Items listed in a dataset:
——

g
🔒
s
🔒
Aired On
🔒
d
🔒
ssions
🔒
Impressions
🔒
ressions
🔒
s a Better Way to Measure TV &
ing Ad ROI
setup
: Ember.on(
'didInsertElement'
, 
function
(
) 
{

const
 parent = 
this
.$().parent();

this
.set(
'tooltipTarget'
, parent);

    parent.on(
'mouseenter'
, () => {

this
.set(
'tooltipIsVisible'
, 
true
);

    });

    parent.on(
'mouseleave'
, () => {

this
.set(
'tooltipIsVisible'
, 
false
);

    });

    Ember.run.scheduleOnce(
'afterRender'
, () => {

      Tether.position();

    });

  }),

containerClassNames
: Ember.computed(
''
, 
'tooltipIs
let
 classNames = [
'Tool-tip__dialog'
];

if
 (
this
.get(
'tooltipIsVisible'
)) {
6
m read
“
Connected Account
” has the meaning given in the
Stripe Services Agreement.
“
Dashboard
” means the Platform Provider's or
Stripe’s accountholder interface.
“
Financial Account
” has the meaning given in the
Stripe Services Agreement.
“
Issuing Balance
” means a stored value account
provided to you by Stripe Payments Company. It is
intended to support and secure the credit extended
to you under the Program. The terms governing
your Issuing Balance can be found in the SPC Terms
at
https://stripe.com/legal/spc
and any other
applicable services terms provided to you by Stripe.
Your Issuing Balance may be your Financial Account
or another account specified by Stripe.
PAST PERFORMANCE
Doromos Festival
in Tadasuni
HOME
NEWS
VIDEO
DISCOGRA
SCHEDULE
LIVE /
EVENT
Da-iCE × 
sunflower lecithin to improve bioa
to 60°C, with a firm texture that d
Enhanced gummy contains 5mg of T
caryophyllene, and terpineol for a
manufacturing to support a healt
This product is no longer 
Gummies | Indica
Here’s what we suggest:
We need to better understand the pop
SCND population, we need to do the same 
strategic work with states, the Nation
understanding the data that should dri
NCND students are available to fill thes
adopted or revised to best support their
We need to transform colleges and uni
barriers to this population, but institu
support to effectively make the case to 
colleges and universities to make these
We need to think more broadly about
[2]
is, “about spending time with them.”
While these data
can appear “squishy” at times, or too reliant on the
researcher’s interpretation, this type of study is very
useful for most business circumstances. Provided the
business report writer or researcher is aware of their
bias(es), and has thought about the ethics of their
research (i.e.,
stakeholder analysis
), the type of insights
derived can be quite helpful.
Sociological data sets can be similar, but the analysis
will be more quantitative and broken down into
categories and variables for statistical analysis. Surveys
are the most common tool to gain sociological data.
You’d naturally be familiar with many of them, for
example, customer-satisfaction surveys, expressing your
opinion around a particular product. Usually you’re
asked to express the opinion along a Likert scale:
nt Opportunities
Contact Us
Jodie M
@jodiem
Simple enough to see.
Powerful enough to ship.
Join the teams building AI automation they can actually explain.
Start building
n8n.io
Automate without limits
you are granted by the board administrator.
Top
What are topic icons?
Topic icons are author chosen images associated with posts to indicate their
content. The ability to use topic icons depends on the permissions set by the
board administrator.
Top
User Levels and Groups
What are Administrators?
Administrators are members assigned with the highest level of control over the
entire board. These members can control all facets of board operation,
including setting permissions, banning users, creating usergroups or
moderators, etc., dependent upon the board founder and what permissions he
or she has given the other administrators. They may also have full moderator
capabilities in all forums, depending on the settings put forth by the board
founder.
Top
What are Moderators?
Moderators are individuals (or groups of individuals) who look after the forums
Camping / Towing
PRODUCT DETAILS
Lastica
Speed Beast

——

Every line with "that" in it should be copied from the entries.

to 60°C, with a firm texture that d
understanding the data that should dri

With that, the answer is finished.